Acusado de quatro homicídios na Itália e condenado pela Corte de Apelações de Milão a prisão perpétua, em 1981 Battisti fugiu para o México e foi parar na França, onde o tribunal de grande instância de Paris veio a autorizar sua extradição para a Itália, em decisão confirmada por cortes superiores francesas e também pelo Conselho de Estado. Antes de ser entregue a Roma, em 2004 Battisti fugiu de novo, desta vez para o Brasil, onde teria ingressado mediante uso de passaporte falso, o que parece mostrar seu propósito de ocultar-se à Justiça. Nunca pediu refúgio. Só veio a fazê-lo em 2008 quando já estava preso em função do processo de extradição já em curso.

A decisão da Justiça francesa foi questionada por Battisti perante a Corte Europeia de Direitos Humanos (CEDH). Este tribunal não identificou qualquer ilegalidade nos procedimentos adotados pelo Judiciário italiano para chegar à condenação de Battisti e decidiu que houve respeito ao devido processo legal.

Agora a pergunta é: Cesare Battisti vai ser extraditado ou não? O presidente da República tem a palavra. O acórdão do STF foi publicado no dia 16/abr. Está autorizada a extradição do afamado ativista italiano. Porém, a entrega do preso ficará condicionada ao compromisso da Itália de comutar a pena de prisão perpétua, limitando-a a um sanção privativa de liberdade não superior a 30 anos (art. 75 do CP). Tudo foi decidido na Extradição 1.085, de espécie executória, requerida pela República Italiana, que teve como relator o ministro Cezar Peluso. Clique aqui para ler o acórdão.

Alegações de Battisti

Hove mobilização pró-Battisti no Brasil e na Europa.
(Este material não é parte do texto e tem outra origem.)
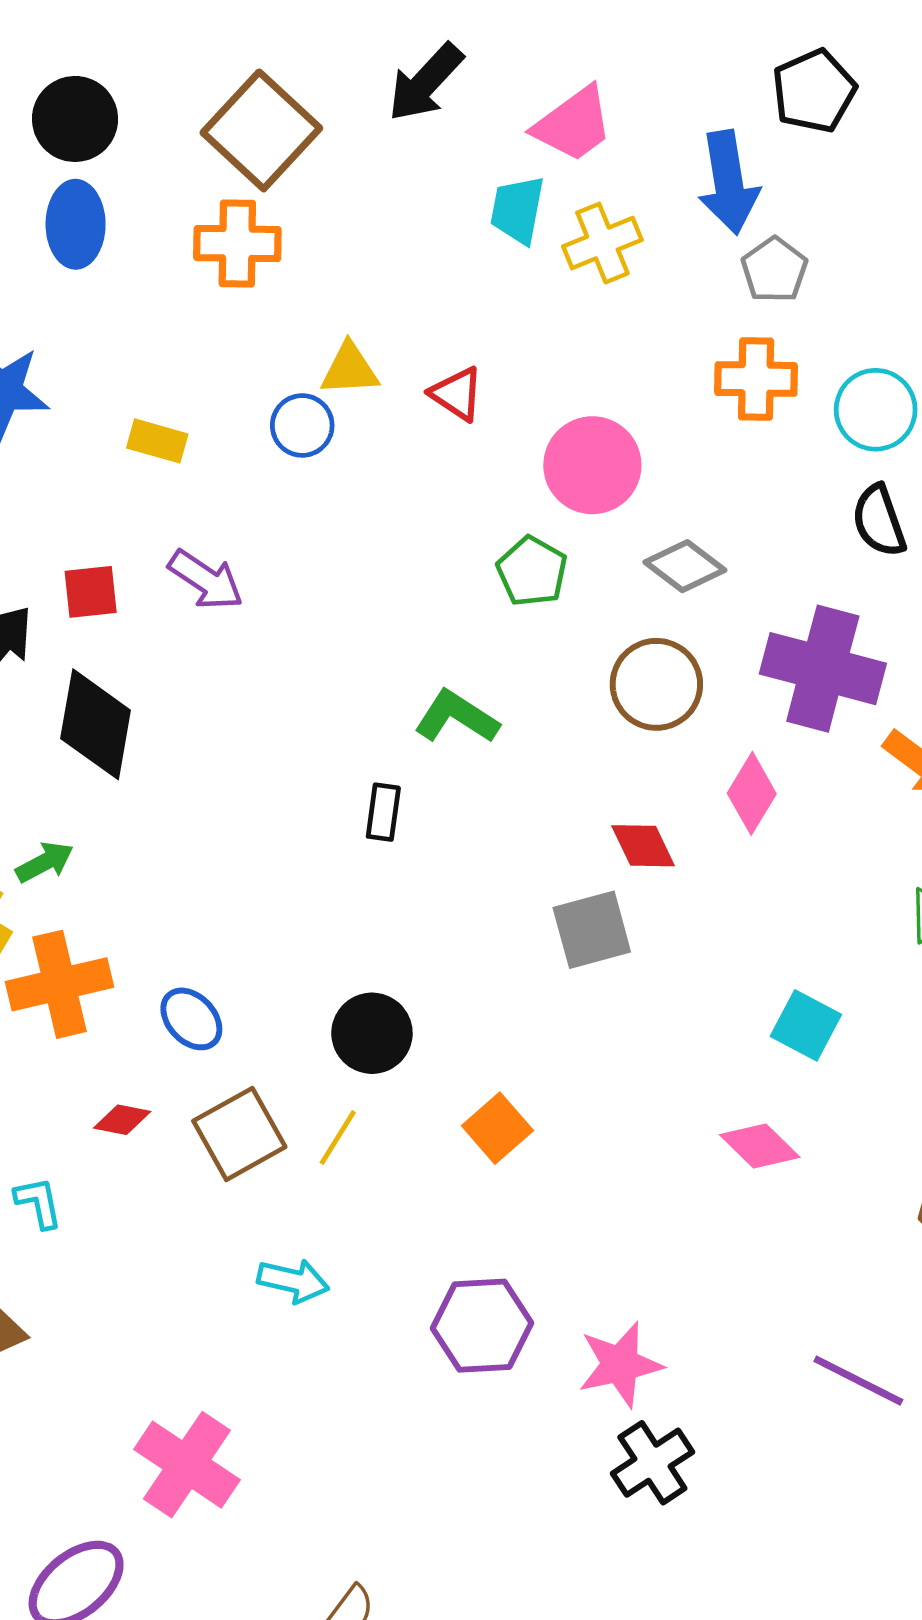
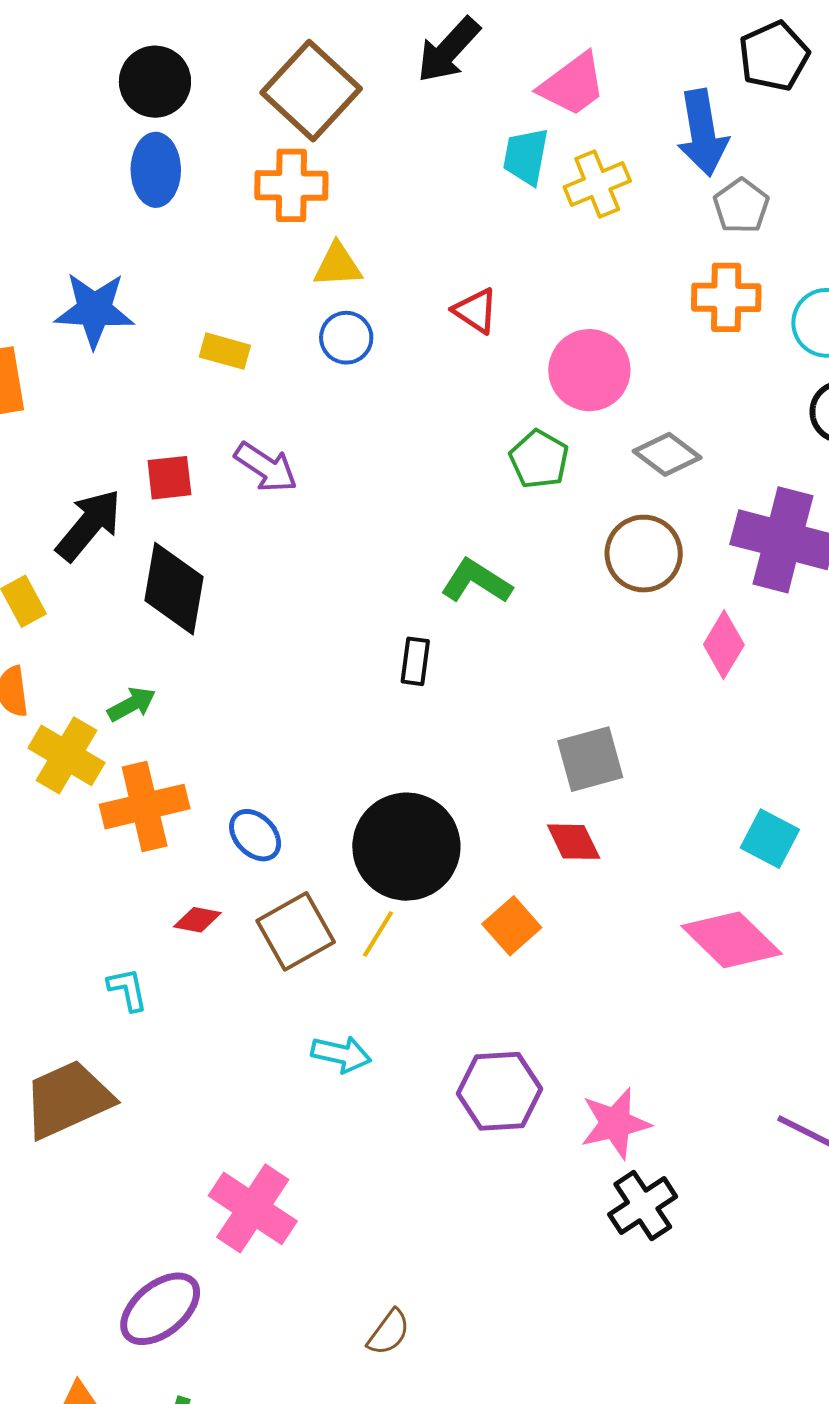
yellow triangle: (350, 369) -> (338, 265), moved
red diamond: (643, 846) -> (574, 842), moved
black circle: (372, 1033) -> (406, 847), size x1.6
pink diamond: (760, 1146) -> (732, 940), size x1.5

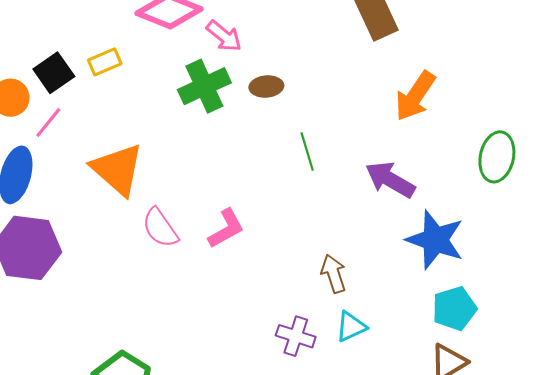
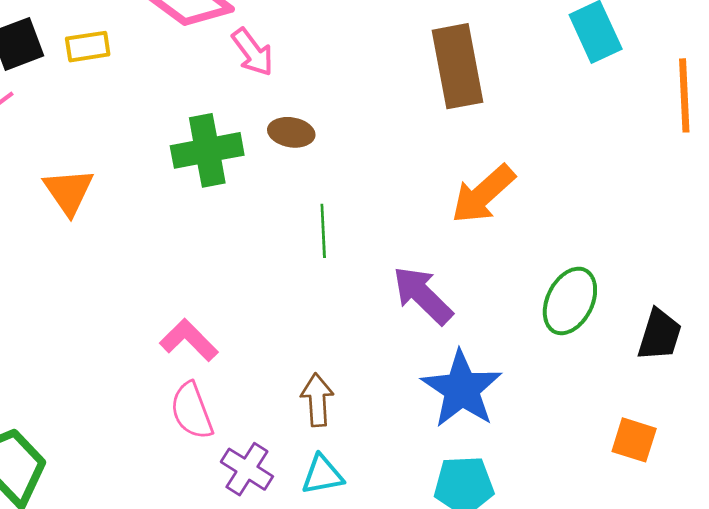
green cross: (204, 86) -> (207, 150), moved
orange triangle: (117, 169) -> (69, 191), size x0.7
pink semicircle: (160, 228) -> (192, 411), moved
pink L-shape: (226, 229) -> (189, 340), moved, turned -120

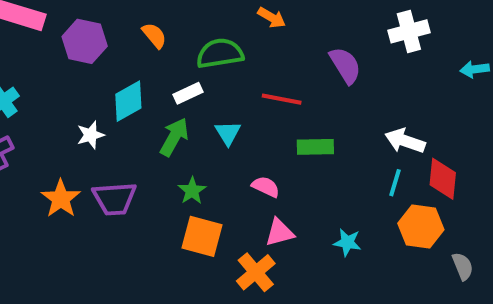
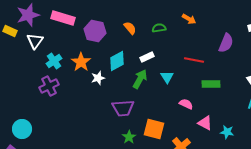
green semicircle: (220, 53) -> (159, 28), moved, size x0.6
purple semicircle: (345, 65) -> (226, 43), turned 54
green star: (192, 191) -> (129, 137), moved
orange star: (61, 199) -> (81, 62), moved
purple trapezoid: (114, 199) -> (123, 108), moved
pink triangle: (280, 232) -> (205, 123), moved, turned 42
Em sua defesa perante o STF, o extraditando alegou, entre outras coisas, que não pôde exercer seu direito de defesa na Itália, que sua condenação foi baseada exclusivamente numa delação premiada de Pietro Mutti, que ocorrera a prescrição da pretensão executória, que os atos que cometeu foram crimes políticos e que, se extraditado, estaria sujeito a perseguição política.

O ministro Peluso, em extenso e magnífico voto, afastou todos esses argumentos. No que diz respeito à delação premiada, registrou que: “[…] ninguém tem hoje, nem aqui nem alhures, dúvida sobre a legitimidade constitucional do instituto da delação premiada, introduzido, na Itália, no bojo de providências legislativas materiais e processuais destinadas a responder ao surto de novas formas de criminalidade organizada […] E entre nós esta Corte não lhe tem negado validez como expediente útil de investigação e, até, como prova subsidiária, no sentido de que de per si não basta para veredicto condenatório, não obstante sirva de considerável apoio ou reforço a outros elementos de convicção”.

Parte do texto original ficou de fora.